Effective questioning involves using both closed and open-ended questions at the right time and with the right pupil. Closed questions are often best used for recalling taught content, whilst more open-ended questions can support pupils to express and develop their ideas, opinions and reasoning. The EEF’s original guidance report Making Best Use of Teaching Assistants (2015) introduces a simple questioning matrix that can help you or other adults in your classroom to structure open and closed questions (see page 19).
There is a danger of questioning demonstrating low expectations, for example if simple, superficial responses are praised or if certain pupils are only asked lower order questions.
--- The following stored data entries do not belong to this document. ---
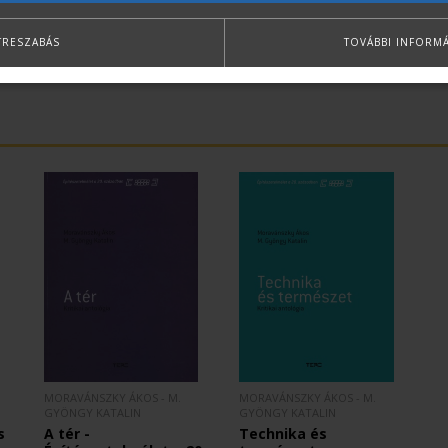
TRESZABÁS
TOVÁBBI INFORM
MORAVÁNSZKY ÁKOS - M.
MORAVÁNSZKY ÁKOS - M.
GYÖNGY KATALIN
GYÖNGY KATALIN
s
A tér -
Technika és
All pupils, including those with cognitive needs, should have the opportunity to respond to more complex questions. To initiate deeper thinking, try using Thunks. These are seemingly simple questions that can encourage higher order thinking, for example ‘What colour is Tuesday?’, or ‘Can you have a friend that you don’t really like?’.
Thunks can be used to spark general thinking or can be more targeted towards specific topics. For pupils who have social communication needs, remember that it might be helpful to ask very clear questions, avoiding too many idioms and metaphorical questions.
If a pupil is struggling to answer, try scaffolding your questioning to enable them to succeed with support. If a pupil lacks confidence, start by asking a question they are likely to be able to respond to positively, so they experience success before moving on to providing additional challenge with a more complex question. Using multiple-choice and providing options can make responding to questions less threatening. If the pupil is still unable to respond, try the Phone a friend technique: here a pupil who is struggling to answer can nominate another pupil to suggest an answer on their behalf. The first pupil still has to contribute by building on the other pupil's response.
For more examples of inclusive questioning strategies, take a look at Amjad Ali's Effective questioning strategies webinar.
- How do I create an effective climate for questioning in my class, so all pupils feel comfortable to contribute?
- Do I take the time to consider key questions when planning?
- Do I prepare pupils for questioning and allow sufficient wait time to ensure quality responses?
- Do I and other adults in my classroom use a range of questioning types effectively and scaffold questions where needed?
- What other strategies could I use to make questioning for pupils with SEND even more effective?